Election Law Journal
- Discipline: Election law
- Language: English
- Edited by: David Canon, University of Wisconsin-Madison

Publication details
- History: 2002-present
- Publisher: Mary Ann Liebert, Inc.
- Frequency: Quarterly

Standard abbreviations
- ISO 4: Elect. Law J.

Indexing
- ISSN: 1533-1296 (print) 1557-8062 (web)
- LCCN: 2001211507
- OCLC no.: 49342856

Links
- Journal homepage; Online access;

= Election Law Journal =

Election Law Journal: Rules, Politics, and Policy is a quarterly peer-reviewed law journal published by Mary Ann Liebert, Inc. covering legal issues related to elections and voting rights. It was established in 2002 with Daniel H. Lowenstein (UCLA School of Law) and Richard L. Hasen (Loyola Law School) as founding editors-in-chief.

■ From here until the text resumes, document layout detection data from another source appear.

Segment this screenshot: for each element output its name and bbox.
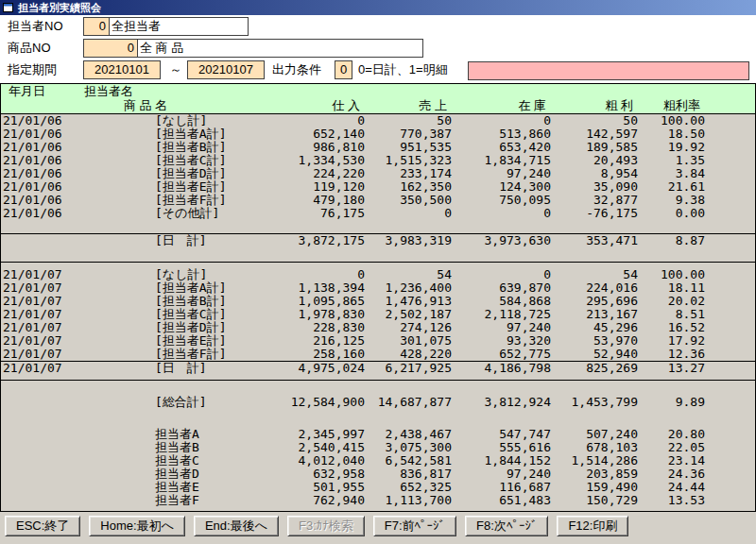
function-button[interactable]: ESC:終了 (5, 516, 80, 536)
daily-total-row-0106: [日 計] 3,872,175 3,983,319 3,973,630 353,… (1, 234, 755, 247)
row-buy: 228,830 (228, 321, 368, 334)
row-buy: 2,345,997 (228, 428, 368, 441)
row-stock: 584,868 (455, 295, 554, 308)
row-name: [担当者A計] (84, 128, 228, 141)
row-profit: 678,103 (554, 441, 641, 454)
row-stock: 4,186,798 (455, 362, 554, 375)
row-profit: 189,585 (554, 141, 641, 154)
row-stock: 653,420 (455, 141, 554, 154)
function-button[interactable]: F8:次ﾍﾟｰｼﾞ (465, 516, 548, 536)
row-buy: 0 (228, 114, 368, 128)
row-name: [担当者E計] (84, 334, 228, 348)
row-buy: 4,012,040 (228, 454, 368, 468)
row-name: [なし計] (84, 268, 228, 281)
row-name: [総合計] (84, 396, 228, 409)
row-date: 21/01/07 (1, 321, 84, 334)
row-buy: 1,978,830 (228, 308, 368, 321)
row-rate: 13.53 (641, 494, 708, 507)
table-row: 21/01/07 [担当者E計] 216,125 301,075 93,320 … (1, 334, 755, 348)
row-sell: 836,817 (368, 468, 455, 481)
shohin-no-label: 商品NO (8, 39, 51, 58)
output-condition-hint: 0=日計、1=明細 (358, 60, 448, 79)
function-button-label: F3:ｶﾅ検索 (299, 518, 353, 533)
kikan-label: 指定期間 (8, 60, 57, 79)
row-name: [担当者C計] (84, 308, 228, 321)
row-sell: 951,535 (368, 141, 455, 154)
row-sell: 2,502,187 (368, 308, 455, 321)
row-date: 21/01/06 (1, 141, 84, 154)
date-to-input[interactable]: 20210107 (187, 60, 265, 79)
row-buy: 479,180 (228, 194, 368, 207)
row-rate: 0.00 (641, 207, 708, 220)
table-row: 21/01/07 [担当者B計] 1,095,865 1,476,913 584… (1, 295, 755, 308)
shohin-name-field: 全 商 品 (138, 40, 422, 57)
row-buy: 762,940 (228, 494, 368, 507)
row-sell: 0 (368, 207, 455, 220)
table-row: 担当者E 501,955 652,325 116,687 159,490 24.… (1, 481, 755, 494)
row-date: 21/01/06 (1, 167, 84, 180)
daily-total-row-0107: 21/01/07 [日 計] 4,975,024 6,217,925 4,186… (1, 362, 755, 375)
function-button-label: F7:前ﾍﾟｰｼﾞ (385, 518, 445, 533)
function-button-label: ESC:終了 (16, 518, 69, 533)
row-stock: 93,320 (455, 334, 554, 348)
app-window: 担当者別実績照会 担当者NO 0 全担当者 商品NO 0 全 商 品 指定期間 … (0, 0, 756, 544)
row-profit: 224,016 (554, 281, 641, 295)
row-name: 担当者D (84, 468, 228, 481)
shohin-field-group: 0 全 商 品 (83, 39, 423, 58)
table-row: 21/01/06 [その他計] 76,175 0 0 -76,175 0.00 (1, 207, 755, 220)
row-date (1, 494, 84, 507)
row-sell: 350,500 (368, 194, 455, 207)
row-stock: 3,973,630 (455, 234, 554, 247)
function-button[interactable]: F12:印刷 (557, 516, 628, 536)
row-profit: 142,597 (554, 128, 641, 141)
row-profit: 32,877 (554, 194, 641, 207)
row-sell: 14,687,877 (368, 396, 455, 409)
row-sell: 50 (368, 114, 455, 128)
function-button[interactable]: F7:前ﾍﾟｰｼﾞ (373, 516, 456, 536)
row-sell: 428,220 (368, 348, 455, 361)
table-row: 21/01/07 [担当者A計] 1,138,394 1,236,400 639… (1, 281, 755, 295)
row-rate: 19.92 (641, 141, 708, 154)
row-name: [担当者B計] (84, 295, 228, 308)
row-buy: 224,220 (228, 167, 368, 180)
row-sell: 6,542,581 (368, 454, 455, 468)
row-name: [担当者B計] (84, 141, 228, 154)
row-stock: 750,095 (455, 194, 554, 207)
table-row: 担当者B 2,540,415 3,075,300 555,616 678,103… (1, 441, 755, 454)
row-date: 21/01/07 (1, 348, 84, 361)
row-rate: 20.02 (641, 295, 708, 308)
row-rate: 17.92 (641, 334, 708, 348)
function-key-bar: ESC:終了 Home:最初へ End:最後へ F3:ｶﾅ検索 F7:前ﾍﾟｰｼ… (0, 516, 756, 536)
row-rate: 8.87 (641, 234, 708, 247)
row-profit: 353,471 (554, 234, 641, 247)
date-from-input[interactable]: 20210101 (83, 60, 161, 79)
row-sell: 770,387 (368, 128, 455, 141)
row-profit: -76,175 (554, 207, 641, 220)
row-buy: 632,958 (228, 468, 368, 481)
row-sell: 2,438,467 (368, 428, 455, 441)
row-rate: 20.80 (641, 428, 708, 441)
table-header-line1: 年月日 担当者名 (1, 84, 755, 98)
shohin-no-input[interactable]: 0 (84, 40, 138, 57)
row-rate: 100.00 (641, 114, 708, 128)
function-button[interactable]: Home:最初へ (89, 516, 185, 536)
row-buy: 76,175 (228, 207, 368, 220)
function-button[interactable]: End:最後へ (194, 516, 279, 536)
row-date: 21/01/07 (1, 362, 84, 375)
tanto-no-input[interactable]: 0 (84, 18, 110, 35)
row-profit: 150,729 (554, 494, 641, 507)
row-profit: 507,240 (554, 428, 641, 441)
row-buy: 1,138,394 (228, 281, 368, 295)
row-buy: 216,125 (228, 334, 368, 348)
criteria-form: 担当者NO 0 全担当者 商品NO 0 全 商 品 指定期間 20210101 … (0, 15, 756, 83)
row-rate: 18.50 (641, 128, 708, 141)
output-condition-input[interactable]: 0 (335, 60, 352, 79)
row-profit: 1,514,286 (554, 454, 641, 468)
row-date (1, 234, 84, 247)
row-sell: 3,983,319 (368, 234, 455, 247)
app-icon (3, 2, 14, 13)
row-date: 21/01/07 (1, 295, 84, 308)
function-button: F3:ｶﾅ検索 (287, 516, 365, 536)
row-buy: 1,095,865 (228, 295, 368, 308)
row-rate: 13.27 (641, 362, 708, 375)
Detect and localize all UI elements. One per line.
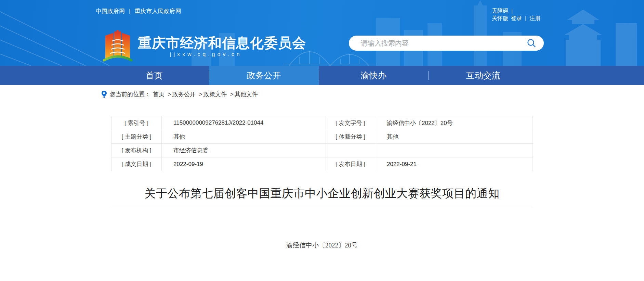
meta-label: [ 发布日期 ] [326,157,375,171]
meta-value: 2022-09-19 [161,157,326,171]
site-logo-link[interactable]: 重庆市经济和信息化委员会 jjxxw.cq.gov.cn [103,29,308,66]
emblem-icon [103,30,133,64]
topbar-left-links: 中国政府网 | 重庆市人民政府网 [96,7,181,15]
meta-label: [ 发文字号 ] [326,116,375,130]
breadcrumb-separator: > [230,91,234,98]
accessibility-link[interactable]: 无障碍 [492,7,508,15]
topbar-separator: | [129,8,130,15]
site-title: 重庆市经济和信息化委员会 [138,34,306,52]
main-nav: 首页政务公开渝快办互动交流 [0,66,644,85]
link-chongqing-gov[interactable]: 重庆市人民政府网 [134,7,181,15]
breadcrumb-items: 首页>政务公开>政策文件>其他文件 [150,90,258,98]
nav-tabs: 首页政务公开渝快办互动交流 [99,66,538,85]
site-header: 中国政府网 | 重庆市人民政府网 无障碍 | 关怀版 登录 | 注册 [0,0,644,66]
meta-value: 其他 [375,130,533,143]
breadcrumb-item-4[interactable]: 其他文件 [235,90,258,98]
meta-value: 11500000009276281J/2022-01044 [161,116,326,130]
topbar-right-links: 无障碍 | 关怀版 登录 | 注册 [492,7,540,22]
site-url: jjxxw.cq.gov.cn [170,51,242,58]
location-pin-icon [102,91,107,98]
meta-value: 2022-09-21 [375,157,533,171]
nav-tab-yukuaiban[interactable]: 渝快办 [319,66,429,85]
meta-value: 市经济信息委 [161,143,326,157]
meta-label: [ 体裁分类 ] [326,130,375,143]
link-china-gov[interactable]: 中国政府网 [96,7,125,15]
meta-value [375,143,533,157]
meta-label: [ 成文日期 ] [111,157,161,171]
meta-label: [ 索引号 ] [111,116,161,130]
topbar-separator: | [511,7,513,15]
breadcrumb-separator: > [168,91,171,98]
title-divider [111,208,533,208]
meta-label: [ 发布机构 ] [111,143,161,157]
breadcrumb-item-3[interactable]: 政策文件 [203,90,227,98]
nav-tab-home[interactable]: 首页 [99,66,209,85]
search-box [349,36,544,51]
care-version-link[interactable]: 关怀版 [492,15,508,22]
nav-tab-gov-info[interactable]: 政务公开 [209,66,319,85]
login-link[interactable]: 登录 [511,15,522,22]
search-icon[interactable] [527,38,536,48]
article-title: 关于公布第七届创客中国重庆市中小企业创新创业大赛获奖项目的通知 [111,186,533,201]
breadcrumb-label: 您当前的位置： [110,90,150,98]
register-link[interactable]: 注册 [529,15,540,22]
breadcrumb-item-2[interactable]: 政务公开 [172,90,196,98]
meta-value: 其他 [161,130,326,143]
breadcrumb-item-1[interactable]: 首页 [153,90,165,98]
page: 中国政府网 | 重庆市人民政府网 无障碍 | 关怀版 登录 | 注册 [0,0,644,281]
breadcrumb-separator: > [199,91,202,98]
breadcrumb: 您当前的位置： 首页>政务公开>政策文件>其他文件 [102,90,258,98]
meta-label: [ 主题分类 ] [111,130,161,143]
document-number: 渝经信中小〔2022〕20号 [111,241,533,250]
meta-table: [ 索引号 ]11500000009276281J/2022-01044[ 发文… [111,116,533,171]
meta-label [326,143,375,157]
topbar-separator: | [525,15,526,22]
search-input[interactable] [361,39,527,47]
meta-value: 渝经信中小〔2022〕20号 [375,116,533,130]
nav-tab-interaction[interactable]: 互动交流 [428,66,538,85]
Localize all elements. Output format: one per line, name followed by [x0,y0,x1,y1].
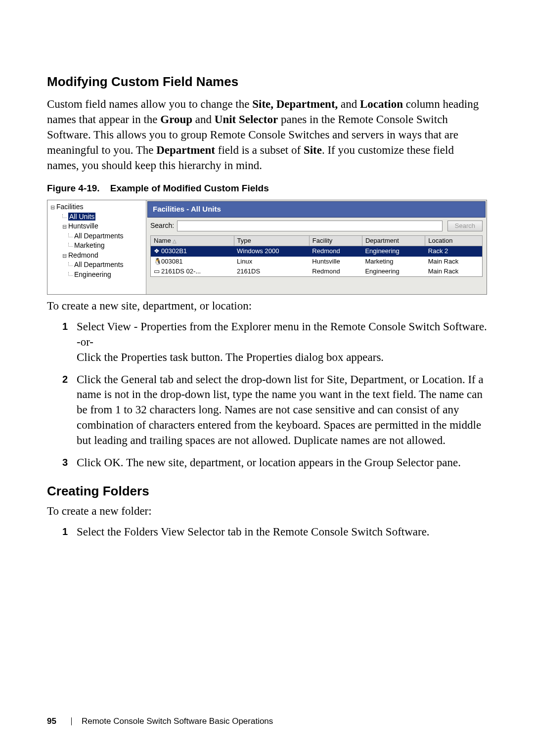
step-number: 1 [47,319,77,365]
search-label: Search: [150,222,174,230]
column-header[interactable]: Facility [309,236,362,246]
footer-divider [71,717,72,725]
table-row[interactable]: ❖00302B1Windows 2000RedmondEngineeringRa… [151,246,483,257]
column-header[interactable]: Name△ [151,236,234,246]
search-row: Search: Search [150,221,483,231]
figure-number: Figure 4-19. [47,183,100,193]
procedure-steps-2: 1Select the Folders View Selector tab in… [47,525,487,540]
win-icon: ❖ [154,247,160,255]
linux-icon: 🐧 [154,258,160,266]
section-heading: Modifying Custom Field Names [47,74,487,89]
tree-item[interactable]: All Departments [48,260,145,270]
tree-item[interactable]: Redmond [48,251,145,261]
intro-paragraph: Custom field names allow you to change t… [47,96,487,173]
tree-item[interactable]: Facilities [48,202,145,212]
figure-title: Example of Modified Custom Fields [110,183,269,193]
right-pane: Facilities - All Units Search: Search Na… [146,200,487,294]
switch-icon: ▭ [154,267,160,275]
step-number: 2 [47,372,77,448]
section-heading-2: Creating Folders [47,484,487,499]
footer-title: Remote Console Switch Software Basic Ope… [82,716,273,726]
figure-caption: Figure 4-19. Example of Modified Custom … [47,183,487,194]
tree-item[interactable]: Huntsville [48,222,145,231]
procedure-intro-2: To create a new folder: [47,505,487,518]
tree-item[interactable]: Marketing [48,241,145,251]
list-item: 1Select the Folders View Selector tab in… [47,525,487,540]
column-header[interactable]: Department [362,236,425,246]
tree-pane: FacilitiesAll UnitsHuntsvilleAll Departm… [47,200,146,294]
sort-ascending-icon: △ [173,238,177,244]
list-item: 1Select View - Properties from the Explo… [47,319,487,365]
procedure-intro: To create a new site, department, or loc… [47,300,487,312]
page-number: 95 [47,716,56,726]
tree-item[interactable]: All Departments [48,231,145,241]
procedure-steps-1: 1Select View - Properties from the Explo… [47,319,487,470]
table-row[interactable]: ▭2161DS 02-...2161DSRedmondEngineeringMa… [151,267,483,277]
step-number: 3 [47,455,77,471]
search-input[interactable] [177,221,443,231]
step-number: 1 [47,525,77,540]
unit-table: Name△TypeFacilityDepartmentLocation❖0030… [150,235,483,277]
column-header[interactable]: Type [234,236,309,246]
screenshot-example: FacilitiesAll UnitsHuntsvilleAll Departm… [47,200,487,295]
tree-item[interactable]: Engineering [48,270,145,280]
page-footer: 95 Remote Console Switch Software Basic … [47,716,273,726]
table-row[interactable]: 🐧003081LinuxHuntsvilleMarketingMain Rack [151,257,483,267]
search-button[interactable]: Search [447,221,483,231]
list-item: 2Click the General tab and select the dr… [47,372,487,448]
panel-title: Facilities - All Units [147,201,486,218]
tree-item[interactable]: All Units [48,212,145,222]
list-item: 3Click OK. The new site, department, or … [47,455,487,471]
column-header[interactable]: Location [425,236,483,246]
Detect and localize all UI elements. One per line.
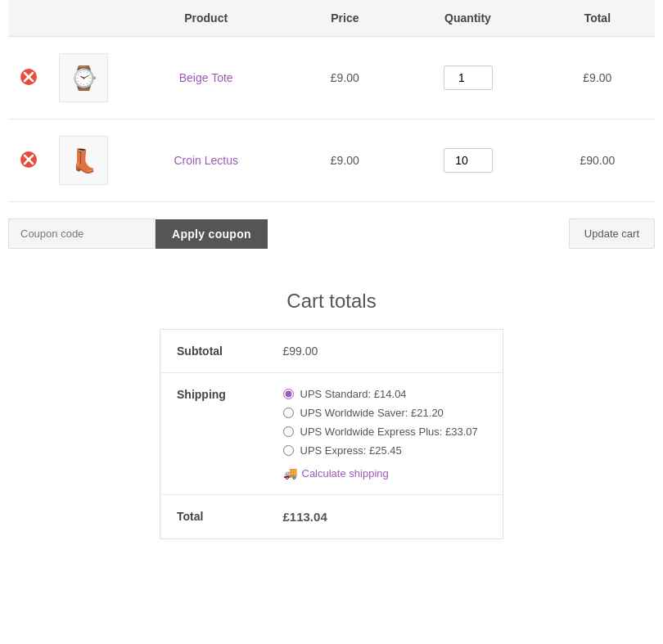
total-cell: £90.00 (540, 119, 655, 202)
apply-coupon-button[interactable]: Apply coupon (156, 219, 268, 249)
product-image: ⌚ (59, 53, 108, 102)
cart-totals-section: Cart totals Subtotal £99.00 Shipping UPS… (8, 290, 655, 539)
price-cell: £9.00 (294, 119, 395, 202)
shipping-radio[interactable] (283, 426, 294, 437)
product-image-cell: 👢 (49, 119, 118, 202)
subtotal-value: £99.00 (267, 330, 503, 373)
remove-cell (8, 37, 49, 119)
table-row: ⌚Beige Tote£9.00£9.00 (8, 37, 655, 119)
shipping-option: UPS Worldwide Saver: £21.20 (283, 407, 487, 419)
table-row: 👢Croin Lectus£9.00£90.00 (8, 119, 655, 202)
shipping-option-label: UPS Standard: £14.04 (300, 388, 407, 400)
shipping-option: UPS Worldwide Express Plus: £33.07 (283, 426, 487, 438)
calculate-shipping-label: Calculate shipping (302, 467, 389, 480)
shipping-radio[interactable] (283, 408, 294, 418)
total-label: Total (160, 495, 267, 539)
quantity-cell (395, 119, 539, 202)
product-name-link[interactable]: Croin Lectus (174, 154, 238, 167)
col-header-total: Total (540, 0, 655, 37)
subtotal-row: Subtotal £99.00 (160, 330, 503, 373)
shipping-option-label: UPS Express: £25.45 (300, 444, 402, 457)
quantity-input[interactable] (444, 148, 493, 173)
shipping-row: Shipping UPS Standard: £14.04 UPS Worldw… (160, 373, 503, 495)
total-value: £113.04 (267, 495, 503, 539)
shipping-option: UPS Standard: £14.04 (283, 388, 487, 400)
shipping-radio[interactable] (283, 389, 294, 399)
col-header-price: Price (294, 0, 395, 37)
remove-item-button[interactable] (20, 151, 38, 169)
quantity-cell (395, 37, 539, 119)
cart-table: Product Price Quantity Total ⌚Beige Tote… (8, 0, 655, 202)
total-row: Total £113.04 (160, 495, 503, 539)
calculate-shipping-link[interactable]: 🚚 Calculate shipping (283, 466, 389, 480)
col-header-quantity: Quantity (395, 0, 539, 37)
cart-totals-title: Cart totals (286, 290, 376, 313)
col-header-product: Product (118, 0, 294, 37)
product-image-cell: ⌚ (49, 37, 118, 119)
product-name-cell: Beige Tote (118, 37, 294, 119)
coupon-input[interactable] (8, 218, 156, 249)
shipping-radio[interactable] (283, 445, 294, 456)
shipping-options-list: UPS Standard: £14.04 UPS Worldwide Saver… (283, 388, 487, 457)
shipping-option-label: UPS Worldwide Saver: £21.20 (300, 407, 444, 419)
cart-totals-table: Subtotal £99.00 Shipping UPS Standard: £… (160, 329, 503, 539)
price-cell: £9.00 (294, 37, 395, 119)
product-image: 👢 (59, 136, 108, 185)
truck-icon: 🚚 (283, 466, 297, 480)
col-header-remove (8, 0, 49, 37)
remove-cell (8, 119, 49, 202)
coupon-section: Apply coupon (8, 218, 268, 249)
subtotal-label: Subtotal (160, 330, 267, 373)
product-name-link[interactable]: Beige Tote (179, 71, 233, 84)
product-name-cell: Croin Lectus (118, 119, 294, 202)
coupon-row: Apply coupon Update cart (8, 202, 655, 265)
shipping-option-label: UPS Worldwide Express Plus: £33.07 (300, 426, 478, 438)
update-cart-button[interactable]: Update cart (569, 218, 655, 249)
col-header-image (49, 0, 118, 37)
quantity-input[interactable] (444, 65, 493, 90)
shipping-option: UPS Express: £25.45 (283, 444, 487, 457)
remove-item-button[interactable] (20, 68, 38, 86)
shipping-options-cell: UPS Standard: £14.04 UPS Worldwide Saver… (267, 373, 503, 495)
shipping-label: Shipping (160, 373, 267, 495)
total-cell: £9.00 (540, 37, 655, 119)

Election Law Journal is abstracted and indexed in Westlaw and International Political Science Abstracts/Documentation Politique Internationale.

==Editors==

As of 2026, the editor-in-chief was Marc Meredith, University of Pennsylvania. As of 2010, the editors were Daniel P. Tokaji (Moritz College of Law) and Paul Gronke (Reed College). As of 2018, the editor-in-chief was David Canon, University of Wisconsin-Madison.